- The paper introduces a two-phase method that first promotes sparsity through penalty functions and then optimizes feedback gains using ADMM.
- Numerical results demonstrate that using only 2% non-zero elements causes just an 8% performance drop compared to a centralized controller.
- The method effectively balances performance and communication cost, offering practical insights for distributed control in large-scale networks.
Design of Optimal Sparse Feedback Gains via the Alternating Direction Method of Multipliers
This paper addresses the challenge of designing sparse and block sparse feedback gains to minimize variance amplification in distributed systems using the H2 norm. The authors present a two-phased approach to this problem. Initially, they focus on identifying sparsity patterns by incorporating sparsity-promoting penalty functions into the optimal control framework. Subsequently, they optimize feedback gains subject to these identified patterns.
Methodology
The proposed approach involves:
- Structure Identification: The initial phase employs sparsity-promoting penalty functions, which are added to the optimal control problem to penalize the number of communication links in the controller. By increasing the weight of these penalty terms, the solution transitions from centralized to sparse feedback gains, balancing between performance and sparsity.

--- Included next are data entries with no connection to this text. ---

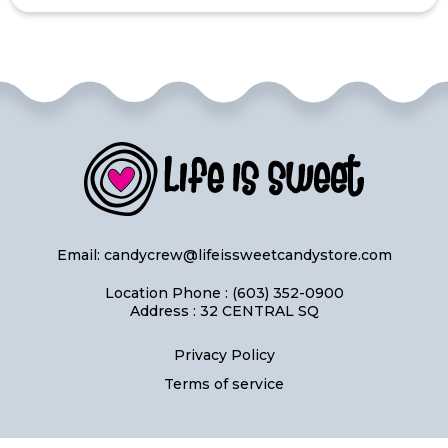
Email:
candycrew@lifeissweetcandystore.com
Location Phone : (603) 352-0900
Address : 32 CENTRAL SQ
Privacy Policy
Terms of service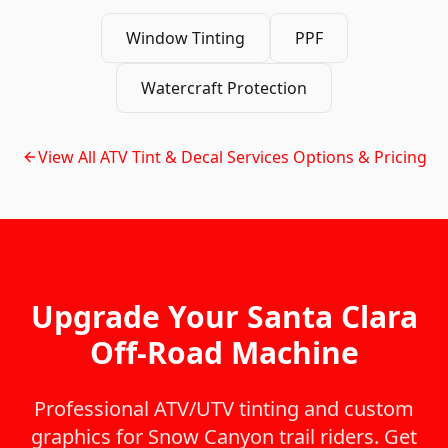
Window Tinting
PPF
Watercraft Protection
View All
ATV Tint & Decal Services
Options & Pricing
Upgrade Your Santa Clara
Off-Road Machine
Professional ATV/UTV tinting and custom
graphics for Snow Canyon trail riders. Get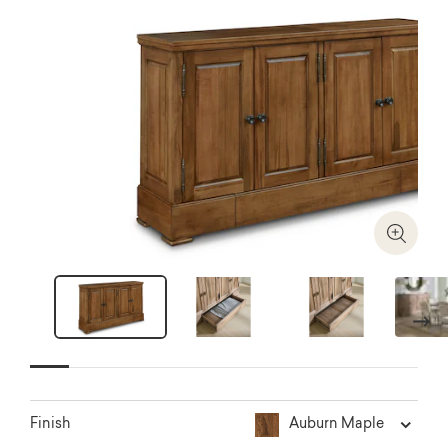
Zoom I
Next
Auburn Maple
Finish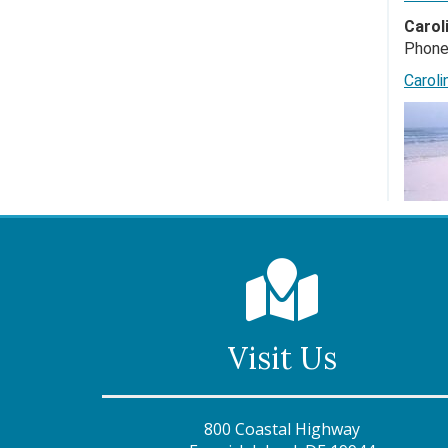
Carol
Phone
Carol
Visit Us
800 Coastal Highway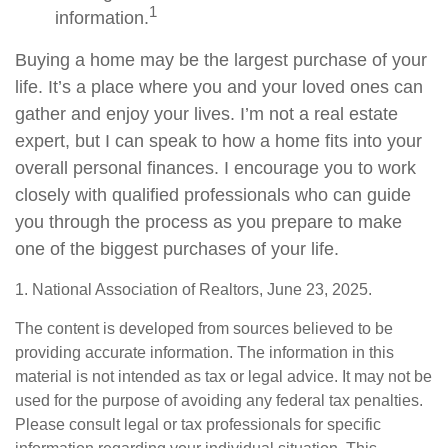
1
information.
Buying a home may be the largest purchase of your
life. It’s a place where you and your loved ones can
gather and enjoy your lives. I’m not a real estate
expert, but I can speak to how a home fits into your
overall personal finances. I encourage you to work
closely with qualified professionals who can guide
you through the process as you prepare to make
one of the biggest purchases of your life.
1. National Association of Realtors, June 23, 2025.
The content is developed from sources believed to be
providing accurate information. The information in this
material is not intended as tax or legal advice. It may not be
used for the purpose of avoiding any federal tax penalties.
Please consult legal or tax professionals for specific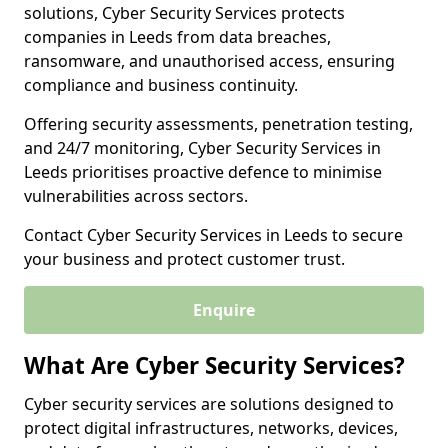
solutions, Cyber Security Services protects
companies in Leeds from data breaches,
ransomware, and unauthorised access, ensuring
compliance and business continuity.
Offering security assessments, penetration testing,
and 24/7 monitoring, Cyber Security Services in
Leeds prioritises proactive defence to minimise
vulnerabilities across sectors.
Contact Cyber Security Services in Leeds to secure
your business and protect customer trust.
Enquire
What Are Cyber Security Services?
Cyber security services are solutions designed to
protect digital infrastructures, networks, devices,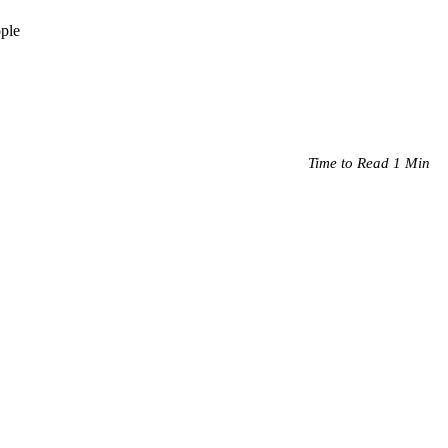
ople
Time to Read 1 Min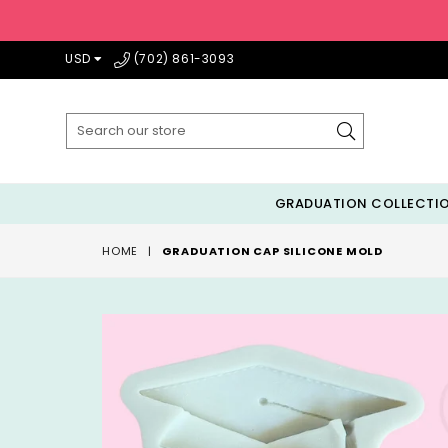
USD
(702) 861-3093
Submit
GRADUATION COLLECTI
HOME
|
GRADUATION CAP SILICONE MOLD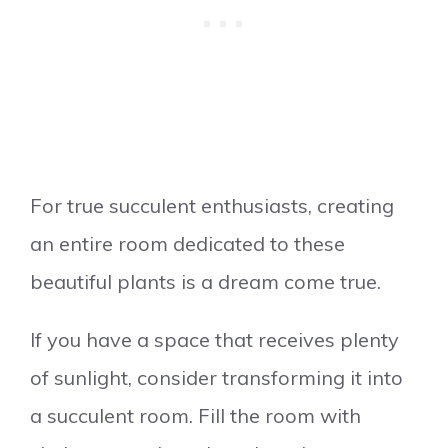
For true succulent enthusiasts, creating
an entire room dedicated to these
beautiful plants is a dream come true.
If you have a space that receives plenty
of sunlight, consider transforming it into
a succulent room. Fill the room with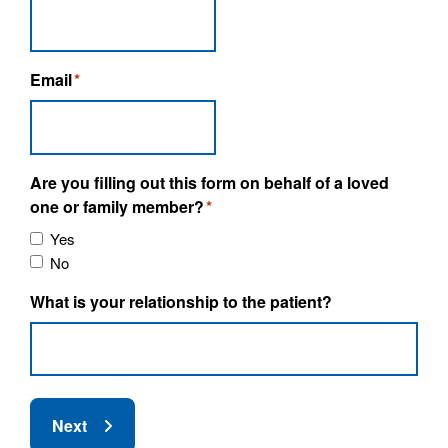
Email
*
Are you filling out this form on behalf of a loved
one or family member?
*
Yes
No
What is your relationship to the patient?
Next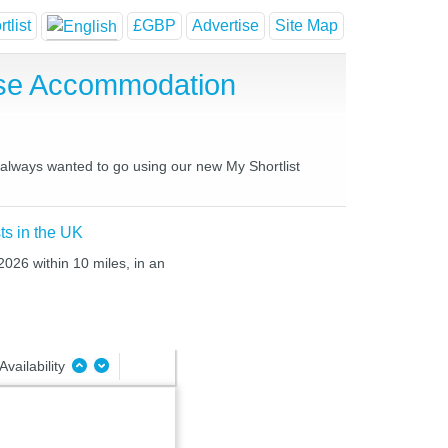
tlist
£GBP
Advertise
Site Map
use Accommodation
e always wanted to go using our new My Shortlist
ts in the UK
2026 within 10 miles, in an
Availability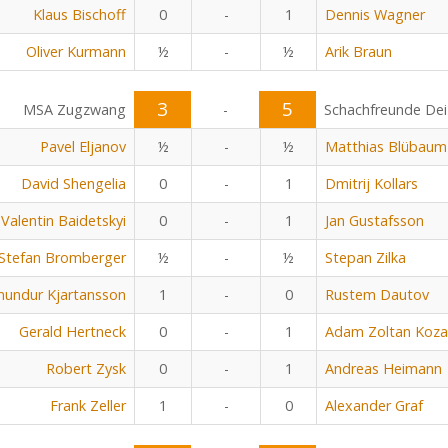
Klaus Bischoff
0
-
1
Dennis Wagner
Oliver Kurmann
½
-
½
Arik Braun
3
5
MSA Zugzwang
-
Schachfreunde Dei
Pavel Eljanov
½
-
½
Matthias Blübaum
David Shengelia
0
-
1
Dmitrij Kollars
Valentin Baidetskyi
0
-
1
Jan Gustafsson
Stefan Bromberger
½
-
½
Stepan Zilka
undur Kjartansson
1
-
0
Rustem Dautov
Gerald Hertneck
0
-
1
Adam Zoltan Koza
Robert Zysk
0
-
1
Andreas Heimann
Frank Zeller
1
-
0
Alexander Graf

- Optimization with Constraints: Once the sparsity structure is identified, feedback gains are optimized further to improve performance while respecting the identified structural constraints.
Implementation via ADMM
The core computational tool utilized is the Alternating Direction Method of Multipliers (ADMM). This method efficiently handles large-scale optimization problems by alternately focusing on promoting sparsity and optimizing performance. The paper leverages the separability of sparsity-promoting functions to decompose the problem into analytically solvable sub-problems. The following types of penalty functions are compared:
- Cardinality Function: Directly counts non-zero elements; however, it's non-convex.
- Weighted ℓ1 Norm: A convex relaxation preferred for its computational tractability.
- Sum-of-Logs: A non-convex alternative that offers a more aggressive means to encourage sparsity.
Numerical Results
The paper provides numerical examples demonstrating the effectiveness of the developed approach. In one scenario involving a mass-spring system, the authors showed that by using only 2% of the non-zero elements, the system's performance was only degraded by 8% compared to a centralized controller. The examples underscore the potential of obtaining significant sparsity with minimal loss of performance.
Implications and Future Directions
The results have practical implications for designing efficient distributed systems where communication cost, energy consumption, and computational load are of concern. The framework, though focused on the H2 performance criterion in this paper, can be adapted to other optimal control settings. Notably, the success in utilizing ADMM in this context suggests broader applicability across various control design problems that require sparsity.
The methodologies presented hold promise for innovative developments in fields involving large-scale networks, such as social networks and biological systems. Potential future research directions could explore the application of these techniques to observer-based control systems or extend them to incorporate additional performance metrics besides the H2 norm.
Overall, this paper contributes a robust framework and efficient methodology to the portfolio of tools available for optimal control system design in distributed settings.